Lubor Niederle (20 September 1865 – 14 June 1944) was a Czech archaeologist, anthropologist and ethnographer. He is seen as one of the founders of modern archaeology in the Czech lands.

==Life==
He was born in Klatovy. He studied at the Charles University in Prague from 1883 to 1887. He was initially interested in classical archaeology, then studied anthropology, sociology and ethnology. Later, he studied at the Ludwig-Maximilians-Universität München under professor Johannes Ranke (1889) and at the University of Paris under professor Léonce Manouvriere at the École d'anthropologie. Niederle also travelled in several Slavic countries, studying archaeological findings and historical documents.

In 1898, Niederle was named professor at the Charles University. As an archaeologist, he had represented the "university school" (univerzitní škola), opposed to the "museum school" (muzejní škola) represented by archaeologist Josef Ladislav Píč.
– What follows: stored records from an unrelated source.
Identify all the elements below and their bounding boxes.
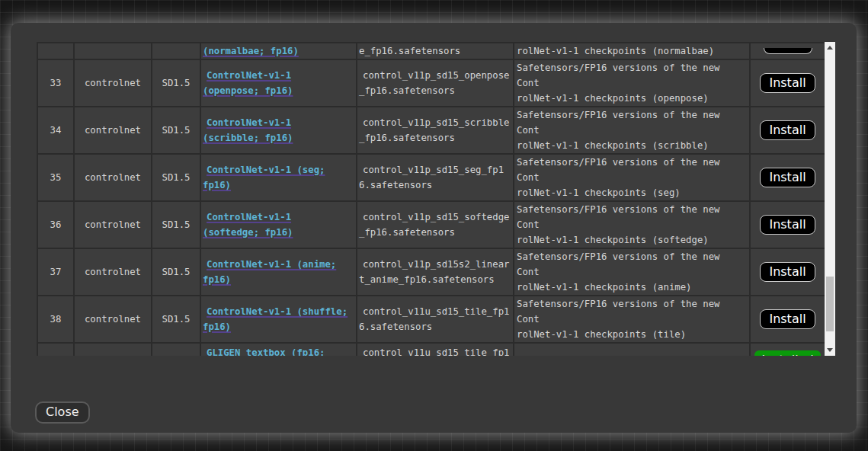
table-scrollbar[interactable] <box>825 42 835 356</box>
install-button[interactable]: Install <box>760 262 815 282</box>
model-action-cell <box>750 43 825 59</box>
model-id: 37 <box>37 248 74 296</box>
model-filename: control_v11p_sd15s2_linear t_anime_fp16.… <box>357 248 514 296</box>
model-name-cell: (normalbae; fp16) <box>200 43 357 59</box>
install-button[interactable]: Install <box>760 120 815 140</box>
model-name-cell: ControlNet-v1-1 (seg; fp16) <box>200 154 357 201</box>
models-table-viewport[interactable]: (normalbae; fp16) e_fp16.safetensors rol… <box>37 42 825 356</box>
model-name-link[interactable]: GLIGEN textbox (fp16; pruned) <box>203 345 325 356</box>
table-row: 37 controlnet SD1.5 ControlNet-v1-1 (ani… <box>37 248 825 296</box>
model-type: controlnet <box>74 107 152 154</box>
model-name-link[interactable]: (normalbae; fp16) <box>203 43 299 59</box>
install-models-dialog: (normalbae; fp16) e_fp16.safetensors rol… <box>11 23 857 433</box>
table-row: 34 controlnet SD1.5 ControlNet-v1-1 (scr… <box>37 107 825 154</box>
model-description: GLIGEN textbox model <box>514 343 750 356</box>
model-filename: control_v11u_sd15_tile_fp1 6.safetensors <box>357 343 514 356</box>
model-name-cell: ControlNet-v1-1 (softedge; fp16) <box>200 201 357 248</box>
model-base: SD1.5 <box>152 201 200 248</box>
install-button[interactable]: Install <box>760 168 815 187</box>
model-name-cell: ControlNet-v1-1 (openpose; fp16) <box>200 59 357 107</box>
model-type: controlnet <box>74 201 152 248</box>
model-id: 38 <box>37 296 74 343</box>
table-row: 38 controlnet SD1.5 ControlNet-v1-1 (shu… <box>37 296 825 343</box>
model-base <box>152 43 200 59</box>
model-action-cell: Install <box>750 107 825 154</box>
installed-button[interactable]: Installed <box>754 350 821 356</box>
model-base: SD1.5 <box>152 343 200 356</box>
model-action-cell: Install <box>750 201 825 248</box>
model-id <box>37 43 74 59</box>
model-type: controlnet <box>74 59 152 107</box>
model-action-cell: Install <box>750 248 825 296</box>
model-name-link[interactable]: ControlNet-v1-1 (softedge; fp16) <box>203 210 293 240</box>
table-row: 33 controlnet SD1.5 ControlNet-v1-1 (ope… <box>37 59 825 107</box>
model-description: Safetensors/FP16 versions of the new Con… <box>514 154 750 201</box>
model-id: 35 <box>37 154 74 201</box>
model-description: Safetensors/FP16 versions of the new Con… <box>514 201 750 248</box>
model-base: SD1.5 <box>152 59 200 107</box>
model-name-link[interactable]: ControlNet-v1-1 (anime; fp16) <box>203 257 336 287</box>
install-button[interactable]: Install <box>760 309 815 329</box>
model-filename: e_fp16.safetensors <box>357 43 514 59</box>
install-button[interactable]: Install <box>760 215 815 235</box>
model-id: 33 <box>37 59 74 107</box>
model-description: rolNet-v1-1 checkpoints (normalbae) <box>514 43 750 59</box>
scrollbar-thumb[interactable] <box>826 277 834 331</box>
table-row: 36 controlnet SD1.5 ControlNet-v1-1 (sof… <box>37 201 825 248</box>
model-description: Safetensors/FP16 versions of the new Con… <box>514 296 750 343</box>
model-type: controlnet <box>74 154 152 201</box>
model-type <box>74 43 152 59</box>
model-name-link[interactable]: ControlNet-v1-1 (shuffle; fp16) <box>203 304 348 334</box>
model-type: controlnet <box>74 296 152 343</box>
model-name-cell: ControlNet-v1-1 (shuffle; fp16) <box>200 296 357 343</box>
model-name-link[interactable]: ControlNet-v1-1 (scribble; fp16) <box>203 115 293 146</box>
scrollbar-up-button[interactable] <box>825 42 835 53</box>
model-filename: control_v11u_sd15_tile_fp1 6.safetensors <box>357 296 514 343</box>
model-name-cell: ControlNet-v1-1 (scribble; fp16) <box>200 107 357 154</box>
up-arrow-icon <box>827 46 833 50</box>
model-filename: control_v11p_sd15_openpose _fp16.safeten… <box>357 59 514 107</box>
model-type: gligen <box>74 343 152 356</box>
models-table-area: (normalbae; fp16) e_fp16.safetensors rol… <box>37 42 835 356</box>
model-id: 34 <box>37 107 74 154</box>
model-name-cell: GLIGEN textbox (fp16; pruned) <box>200 343 357 356</box>
model-base: SD1.5 <box>152 296 200 343</box>
model-filename: control_v11p_sd15_scribble _fp16.safeten… <box>357 107 514 154</box>
model-description: Safetensors/FP16 versions of the new Con… <box>514 248 750 296</box>
table-row: 35 controlnet SD1.5 ControlNet-v1-1 (seg… <box>37 154 825 201</box>
model-name-link[interactable]: ControlNet-v1-1 (seg; fp16) <box>203 162 325 193</box>
model-base: SD1.5 <box>152 154 200 201</box>
model-id: 39 <box>37 343 74 356</box>
model-id: 36 <box>37 201 74 248</box>
install-button[interactable]: Install <box>760 73 815 93</box>
model-action-cell: Install <box>750 296 825 343</box>
models-table: (normalbae; fp16) e_fp16.safetensors rol… <box>37 42 825 356</box>
model-filename: control_v11p_sd15_seg_fp1 6.safetensors <box>357 154 514 201</box>
close-button[interactable]: Close <box>35 401 90 424</box>
model-action-cell: Install <box>750 59 825 107</box>
table-row: 39 gligen SD1.5 GLIGEN textbox (fp16; pr… <box>37 343 825 356</box>
model-base: SD1.5 <box>152 248 200 296</box>
install-button-partial[interactable] <box>764 48 812 54</box>
scrollbar-down-button[interactable] <box>825 344 835 356</box>
down-arrow-icon <box>827 348 833 352</box>
table-row-partial: (normalbae; fp16) e_fp16.safetensors rol… <box>37 43 825 59</box>
model-action-cell: Installed <box>750 343 825 356</box>
model-description: Safetensors/FP16 versions of the new Con… <box>514 59 750 107</box>
model-description: Safetensors/FP16 versions of the new Con… <box>514 107 750 154</box>
model-name-cell: ControlNet-v1-1 (anime; fp16) <box>200 248 357 296</box>
model-type: controlnet <box>74 248 152 296</box>
model-name-link[interactable]: ControlNet-v1-1 (openpose; fp16) <box>203 68 293 98</box>
model-action-cell: Install <box>750 154 825 201</box>
model-filename: control_v11p_sd15_softedge _fp16.safeten… <box>357 201 514 248</box>
model-base: SD1.5 <box>152 107 200 154</box>
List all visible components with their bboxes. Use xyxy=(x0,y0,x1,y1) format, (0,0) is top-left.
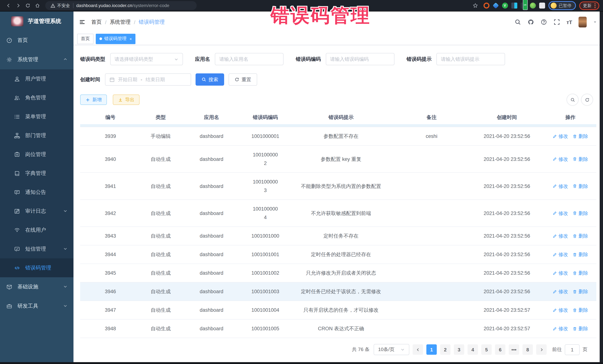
tab-error-code[interactable]: 错误码管理 × xyxy=(96,33,136,44)
edit-link[interactable]: 修改 xyxy=(553,269,568,277)
edit-link[interactable]: 修改 xyxy=(553,155,568,163)
table-row[interactable]: 3943自动生成dashboard1001001000定时任务不存在2021-0… xyxy=(80,226,596,245)
table-row[interactable]: 3939手动编辑dashboard1001000001参数配置不存在ceshi2… xyxy=(80,127,596,145)
delete-link[interactable]: 删除 xyxy=(573,155,588,163)
table-row[interactable]: 3947自动生成dashboard1001001004只有开启状态的任务，才可以… xyxy=(80,301,596,319)
forward-icon[interactable] xyxy=(15,2,22,9)
sidebar-item-错误码管理[interactable]: 错误码管理 xyxy=(0,258,73,277)
delete-link[interactable]: 删除 xyxy=(573,250,588,259)
edit-link[interactable]: 修改 xyxy=(553,306,568,314)
user-caret-down-icon[interactable] xyxy=(593,19,597,25)
sidebar-item-基础设施[interactable]: 基础设施 xyxy=(0,277,73,297)
page-button-4[interactable]: 4 xyxy=(468,344,478,355)
delete-link[interactable]: 删除 xyxy=(573,324,588,333)
extension-icon-1[interactable] xyxy=(483,3,489,9)
table-row[interactable]: 3944自动生成dashboard1001001001定时任务的处理器已经存在2… xyxy=(80,245,596,264)
delete-link[interactable]: 删除 xyxy=(573,269,588,277)
sidebar-item-短信管理[interactable]: 短信管理 xyxy=(0,240,73,258)
error-hint-input[interactable] xyxy=(436,53,505,65)
browser-update-button[interactable]: 更新 xyxy=(579,1,599,10)
error-code-input[interactable] xyxy=(326,53,394,65)
tab-close-icon[interactable]: × xyxy=(129,36,132,41)
github-icon[interactable] xyxy=(527,19,534,25)
browser-profile-chip[interactable]: 已暂停 xyxy=(548,1,576,10)
help-icon[interactable] xyxy=(541,19,547,25)
tab-home[interactable]: 首页 xyxy=(77,33,93,44)
extension-icon-4[interactable] xyxy=(511,3,517,9)
user-avatar[interactable] xyxy=(579,17,587,27)
delete-link[interactable]: 删除 xyxy=(573,132,588,141)
bookmark-star-icon[interactable] xyxy=(472,2,478,9)
window-scrollbar[interactable] xyxy=(600,11,603,362)
app-name-input[interactable] xyxy=(215,53,283,65)
edit-link[interactable]: 修改 xyxy=(553,250,568,259)
edit-link[interactable]: 修改 xyxy=(553,209,568,217)
page-button-1[interactable]: 1 xyxy=(426,344,437,355)
not-secure-warning[interactable]: 不安全 xyxy=(50,3,70,8)
extensions-puzzle-icon[interactable] xyxy=(539,3,545,9)
sidebar-item-字典管理[interactable]: 字典管理 xyxy=(0,164,73,183)
font-size-icon[interactable]: тT xyxy=(567,19,572,25)
page-button-5[interactable]: 5 xyxy=(481,344,492,355)
extension-icon-3[interactable]: V xyxy=(502,3,508,9)
sidebar-logo[interactable]: 芋道管理系统 xyxy=(0,11,73,31)
sidebar-item-角色管理[interactable]: 角色管理 xyxy=(0,88,73,107)
extension-icon-5[interactable]: on xyxy=(521,3,526,9)
extension-icon-6[interactable] xyxy=(530,3,536,9)
goto-page-input[interactable] xyxy=(565,344,580,355)
page-button-3[interactable]: 3 xyxy=(454,344,464,355)
edit-link[interactable]: 修改 xyxy=(553,232,568,240)
prev-page-button[interactable] xyxy=(413,344,423,355)
sidebar-item-系统管理[interactable]: 系统管理 xyxy=(0,50,73,69)
reload-icon[interactable] xyxy=(24,2,31,9)
sidebar-item-部门管理[interactable]: 部门管理 xyxy=(0,126,73,145)
delete-link[interactable]: 删除 xyxy=(573,232,588,240)
sidebar-item-在线用户[interactable]: 在线用户 xyxy=(0,221,73,240)
sidebar-item-菜单管理[interactable]: 菜单管理 xyxy=(0,107,73,126)
edit-link[interactable]: 修改 xyxy=(553,324,568,333)
table-row[interactable]: 3945自动生成dashboard1001001002只允许修改为开启或者关闭状… xyxy=(80,264,596,282)
delete-link[interactable]: 删除 xyxy=(573,209,588,217)
sidebar-item-岗位管理[interactable]: 岗位管理 xyxy=(0,145,73,164)
sidebar-item-用户管理[interactable]: 用户管理 xyxy=(0,69,73,88)
sidebar-item-审计日志[interactable]: 审计日志 xyxy=(0,202,73,221)
refresh-table-button[interactable] xyxy=(581,94,593,106)
edit-link[interactable]: 修改 xyxy=(553,287,568,296)
sidebar-item-首页[interactable]: 首页 xyxy=(0,31,73,50)
page-button-8[interactable]: 8 xyxy=(522,344,533,355)
table-row[interactable]: 3946自动生成dashboard1001001003定时任务已经处于该状态，无… xyxy=(80,282,596,301)
sidebar-toggle-icon[interactable] xyxy=(76,16,88,28)
delete-link[interactable]: 删除 xyxy=(573,182,588,190)
url-text[interactable]: dashboard.yudao.iocoder.cn/system/error-… xyxy=(76,3,169,8)
extension-icon-2[interactable] xyxy=(492,2,499,9)
page-button-6[interactable]: 6 xyxy=(495,344,505,355)
delete-link[interactable]: 删除 xyxy=(573,306,588,314)
breadcrumb-home[interactable]: 首页 xyxy=(91,19,102,25)
fullscreen-icon[interactable] xyxy=(554,19,560,25)
table-row[interactable]: 3942自动生成dashboard100100000 4不允许获取敏感配置到前端… xyxy=(80,199,596,226)
next-page-button[interactable] xyxy=(536,344,547,355)
table-row[interactable]: 3948自动生成dashboard1001001005CRON 表达式不正确20… xyxy=(80,319,596,338)
page-ellipsis[interactable]: ••• xyxy=(509,344,519,355)
browser-menu-dots-icon[interactable] xyxy=(594,3,596,8)
add-button[interactable]: 新增 xyxy=(80,95,107,105)
search-icon[interactable] xyxy=(514,19,521,25)
home-icon[interactable] xyxy=(34,2,41,9)
search-button[interactable]: 搜索 xyxy=(196,73,224,86)
breadcrumb-system[interactable]: 系统管理 xyxy=(110,19,131,25)
sidebar-item-通知公告[interactable]: 通知公告 xyxy=(0,183,73,202)
export-button[interactable]: 导出 xyxy=(113,95,139,105)
edit-link[interactable]: 修改 xyxy=(553,182,568,190)
table-row[interactable]: 3941自动生成dashboard100100000 3不能删除类型为系统内置的… xyxy=(80,172,596,199)
create-time-range-picker[interactable]: 开始日期 - 结束日期 xyxy=(105,73,191,86)
edit-link[interactable]: 修改 xyxy=(553,132,568,141)
delete-link[interactable]: 删除 xyxy=(573,287,588,296)
toggle-search-button[interactable] xyxy=(567,94,579,106)
reset-button[interactable]: 重置 xyxy=(229,73,257,86)
address-bar[interactable]: 不安全 dashboard.yudao.iocoder.cn/system/er… xyxy=(45,1,197,10)
back-icon[interactable] xyxy=(5,2,12,9)
table-row[interactable]: 3940自动生成dashboard100100000 2参数配置 key 重复2… xyxy=(80,145,596,172)
sidebar-item-研发工具[interactable]: 研发工具 xyxy=(0,297,73,316)
page-button-2[interactable]: 2 xyxy=(440,344,451,355)
page-size-select[interactable]: 10条/页 xyxy=(374,344,409,355)
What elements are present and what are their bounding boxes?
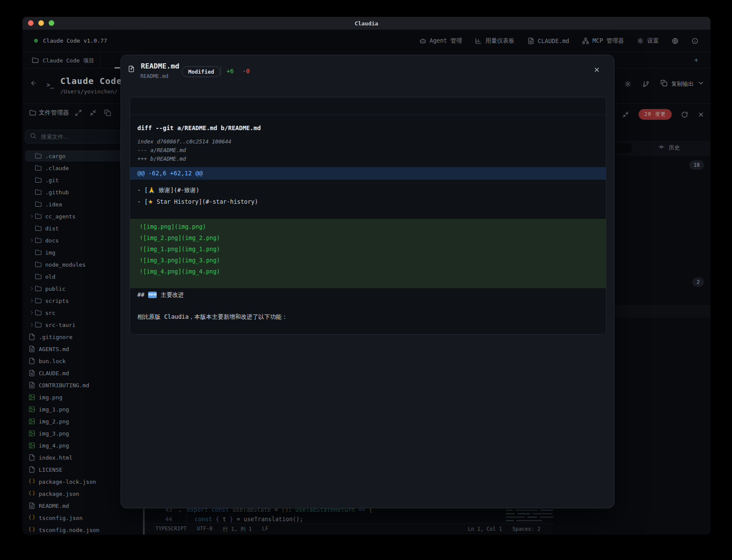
- diff-line-heading: ## NEW 主要改进: [137, 289, 599, 300]
- diff-added-line: ![img.png](img.png): [130, 221, 606, 232]
- diff-added-block: ![img.png](img.png)![img_2.png](img_2.pn…: [130, 219, 606, 288]
- screenshot-stage: Claudia Claude Code v1.0.77 Agent 管理用量仪表…: [0, 0, 732, 560]
- modified-status-badge: Modified: [182, 66, 220, 77]
- diff-line-meta: --- a/README.md: [137, 146, 599, 155]
- modal-title: README.md: [141, 62, 179, 70]
- window-title: Claudia: [22, 20, 710, 27]
- diff-line-file: diff --git a/README.md b/README.md: [137, 124, 599, 132]
- diff-added-line: ![img_4.png](img_4.png): [130, 266, 606, 277]
- diff-modal: README.md README.md Modified +6 -0 diff …: [121, 55, 614, 508]
- diff-added-line: ![img_3.png](img_3.png): [130, 255, 606, 266]
- app-window: Claudia Claude Code v1.0.77 Agent 管理用量仪表…: [22, 17, 710, 535]
- diff-body: diff --git a/README.md b/README.mdindex …: [130, 115, 606, 322]
- pray-emoji: 🙏: [148, 187, 155, 193]
- diff-line-meta: index d76086f..c0c2514 100644: [137, 137, 599, 146]
- diff-blank-line: [130, 208, 606, 219]
- new-emoji: NEW: [148, 292, 157, 298]
- diff-content-box: diff --git a/README.md b/README.mdindex …: [130, 97, 606, 335]
- diff-line-hunk: @@ -62,6 +62,12 @@: [130, 167, 606, 180]
- diff-box-header: [130, 97, 606, 115]
- close-icon: [593, 67, 600, 75]
- diff-line-meta: +++ b/README.md: [137, 155, 599, 163]
- deletions-count: -0: [242, 68, 250, 75]
- diff-line-para: 相比原版 Claudia，本版本主要新增和改进了以下功能：: [137, 311, 599, 322]
- diff-line-context: - [★ Star History](#-star-history): [137, 196, 599, 208]
- diff-added-line: ![img_2.png](img_2.png): [130, 232, 606, 243]
- divider: [220, 66, 221, 76]
- modal-subtitle: README.md: [140, 73, 168, 79]
- close-window-button[interactable]: [28, 20, 34, 26]
- diff-line-context: - [🙏 致谢](#-致谢): [137, 184, 599, 196]
- zoom-window-button[interactable]: [49, 20, 54, 26]
- minimize-window-button[interactable]: [38, 20, 44, 26]
- additions-count: +6: [226, 68, 234, 75]
- file-diff-icon: [128, 65, 135, 74]
- star-emoji: ★: [148, 199, 153, 205]
- macos-titlebar: Claudia: [22, 17, 710, 30]
- modal-close-button[interactable]: [593, 66, 600, 75]
- diff-added-line: ![img_1.png](img_1.png): [130, 243, 606, 255]
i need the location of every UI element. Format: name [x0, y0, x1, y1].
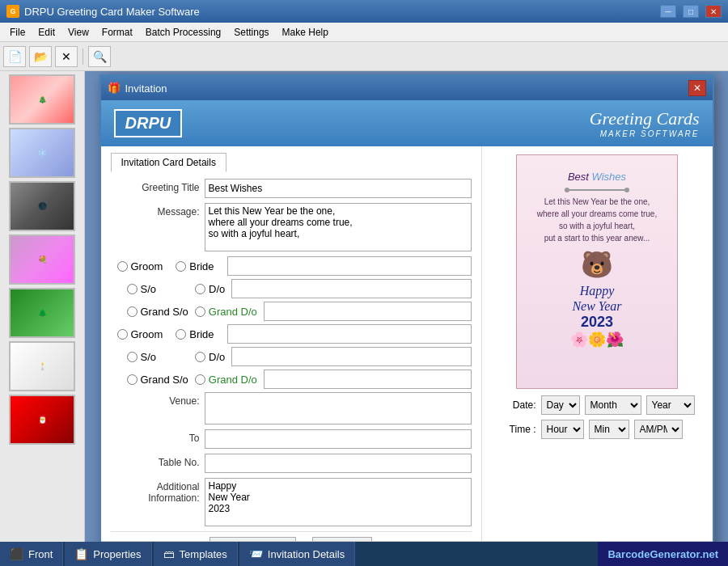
status-tab-templates[interactable]: 🗃 Templates	[154, 542, 238, 566]
status-tabs: ⬛ Front 📋 Properties 🗃 Templates 📨 Invit…	[0, 542, 598, 566]
grand-so2-radio[interactable]	[127, 374, 138, 385]
tab-invitation-card-details[interactable]: Invitation Card Details	[111, 153, 226, 172]
statusbar: ⬛ Front 📋 Properties 🗃 Templates 📨 Invit…	[0, 542, 728, 566]
do1-radio[interactable]	[195, 284, 205, 294]
menu-settings[interactable]: Settings	[227, 25, 275, 40]
grand-so-do-input-2[interactable]	[264, 370, 472, 389]
menu-help[interactable]: Make Help	[276, 25, 335, 40]
dialog: 🎁 Invitation ✕ DRPU Greeting Cards MAKER…	[99, 74, 714, 542]
additional-info-textarea[interactable]: Happy New Year 2023	[205, 478, 472, 526]
templates-label: Templates	[180, 548, 227, 560]
menu-batch[interactable]: Batch Processing	[139, 25, 227, 40]
dialog-icon: 🎁	[108, 82, 121, 95]
card-wishes: Wishes	[592, 171, 627, 183]
toolbar: 📄 📂 ✕ 🔍	[0, 42, 728, 71]
message-row: Message: Let this New Year be the one, w…	[111, 203, 472, 251]
status-tab-invitation[interactable]: 📨 Invitation Details	[239, 542, 355, 566]
sidebar-thumb-5[interactable]: 🌲	[9, 288, 75, 338]
menu-view[interactable]: View	[61, 25, 95, 40]
so2-label[interactable]: S/o	[127, 351, 157, 363]
status-tab-front[interactable]: ⬛ Front	[0, 542, 63, 566]
groom2-label[interactable]: Groom	[117, 328, 163, 340]
outer-window: G DRPU Greeting Card Maker Software ─ □ …	[0, 0, 728, 566]
time-row: Time : Hour Min AM/PM	[500, 420, 695, 439]
dialog-close-button[interactable]: ✕	[688, 80, 706, 96]
sidebar-thumb-3[interactable]: 🌑	[9, 181, 75, 231]
groom2-radio[interactable]	[117, 329, 128, 340]
groom1-label[interactable]: Groom	[117, 260, 163, 272]
so-do-row-1: S/o D/o	[111, 279, 472, 298]
sidebar-thumb-2[interactable]: ❄️	[9, 128, 75, 178]
sidebar: 🎄 ❄️ 🌑 💐 🌲 🕯️ 🎅	[0, 71, 85, 542]
do1-label[interactable]: D/o	[195, 283, 225, 295]
do2-label[interactable]: D/o	[195, 351, 225, 363]
card-divider	[565, 189, 629, 191]
main-area: 🎄 ❄️ 🌑 💐 🌲 🕯️ 🎅	[0, 71, 728, 542]
minimize-button[interactable]: ─	[660, 5, 676, 18]
invitation-icon: 📨	[249, 547, 263, 560]
grand-do1-radio[interactable]	[195, 306, 205, 317]
card-message: Let this New Year be the one, where all …	[527, 196, 667, 244]
message-label: Message:	[111, 203, 200, 218]
venue-textarea[interactable]	[205, 392, 472, 424]
year-select[interactable]: Year	[646, 395, 695, 415]
ampm-select[interactable]: AM/PM	[634, 420, 683, 439]
toolbar-open[interactable]: 📂	[29, 46, 52, 67]
grand-so1-radio[interactable]	[127, 306, 138, 317]
grand-so-do-input-1[interactable]	[264, 302, 472, 321]
properties-label: Properties	[93, 548, 141, 560]
to-input[interactable]	[205, 429, 472, 449]
message-textarea[interactable]: Let this New Year be the one, where all …	[205, 203, 472, 251]
maximize-button[interactable]: □	[683, 5, 699, 18]
month-select[interactable]: Month	[585, 395, 641, 415]
front-label: Front	[28, 548, 53, 560]
grand-do2-radio[interactable]	[195, 374, 205, 385]
grand-do1-label[interactable]: Grand D/o	[195, 306, 257, 318]
table-no-label: Table No.	[111, 454, 200, 468]
greeting-title-input[interactable]	[205, 179, 472, 198]
menubar: File Edit View Format Batch Processing S…	[0, 23, 728, 42]
bride2-radio[interactable]	[176, 329, 186, 340]
toolbar-zoom-out[interactable]: 🔍	[88, 46, 111, 67]
greeting-logo-big: Greeting Cards	[590, 108, 700, 129]
hour-select[interactable]: Hour	[541, 420, 584, 439]
bride1-radio[interactable]	[176, 261, 186, 272]
toolbar-close[interactable]: ✕	[55, 46, 78, 67]
grand-do2-label[interactable]: Grand D/o	[195, 374, 257, 386]
sidebar-thumb-4[interactable]: 💐	[9, 234, 75, 285]
grand-so-do-row-2: Grand S/o Grand D/o	[111, 370, 472, 389]
status-tab-properties[interactable]: 📋 Properties	[65, 542, 151, 566]
bride1-label[interactable]: Bride	[176, 260, 214, 272]
outer-titlebar: G DRPU Greeting Card Maker Software ─ □ …	[0, 0, 728, 23]
table-no-row: Table No.	[111, 454, 472, 473]
day-select[interactable]: Day	[541, 395, 580, 415]
grand-so2-label[interactable]: Grand S/o	[127, 374, 188, 386]
groom1-radio[interactable]	[117, 261, 128, 272]
sidebar-thumb-7[interactable]: 🎅	[9, 395, 75, 445]
so-do-input-1[interactable]	[231, 279, 471, 298]
menu-file[interactable]: File	[3, 25, 32, 40]
table-no-input[interactable]	[205, 454, 472, 473]
card-year: 2023	[527, 314, 667, 331]
sidebar-thumb-1[interactable]: 🎄	[9, 74, 75, 125]
so1-label[interactable]: S/o	[127, 283, 157, 295]
so1-radio[interactable]	[127, 284, 138, 294]
so-do-input-2[interactable]	[231, 347, 471, 366]
sidebar-thumb-6[interactable]: 🕯️	[9, 341, 75, 391]
bride2-label[interactable]: Bride	[176, 328, 214, 340]
so2-radio[interactable]	[127, 352, 138, 362]
groom-bride-input-2[interactable]	[227, 324, 472, 344]
grand-so1-label[interactable]: Grand S/o	[127, 306, 188, 318]
menu-format[interactable]: Format	[95, 25, 139, 40]
properties-icon: 📋	[74, 547, 88, 560]
menu-edit[interactable]: Edit	[32, 25, 61, 40]
min-select[interactable]: Min	[589, 420, 629, 439]
card-best: Best	[568, 171, 592, 183]
toolbar-new[interactable]: 📄	[3, 46, 26, 67]
do2-radio[interactable]	[195, 352, 205, 362]
date-row: Date: Day Month Year	[500, 395, 695, 415]
close-button[interactable]: ✕	[705, 5, 722, 18]
groom-bride-input-1[interactable]	[227, 256, 472, 276]
form-panel: Invitation Card Details Greeting Title M…	[101, 146, 482, 541]
dialog-header: DRPU Greeting Cards MAKER SOFTWARE	[101, 100, 713, 146]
From 1907 to 1908, Niederle served as a dean of Faculty of Philosophy, from 1908 to 1909 as a vice-dean and from 1927 to 1928 as a rector of the faculty. In 1919, he helped to establish State Archaeological Institute (Státní archeologický ústav), today's Institute of Archaeology (Archeologický ústav). He also published many articles about Slavic ethnography and archaeology and was editor of several specialised journals. Niederle had helped to set up Institute of Slavonic Studies (Slovanský ústav) in Prague and directed it from 1928 until 1931.

Among his most-known works are Handbook of Czech Archaeology (Rukověť české archeologie, 1910, with Karel Buchtela) and mainly the eleven-volume series Slavic Antiquities (Slovanské starožitnosti) published between 1902 and 1934. This series exhaustively investigated origin and prehistory of the Slavs, continuing earlier work by historian Pavel Josef Šafařík.

Niederle died on 14 June 1944 in Prague.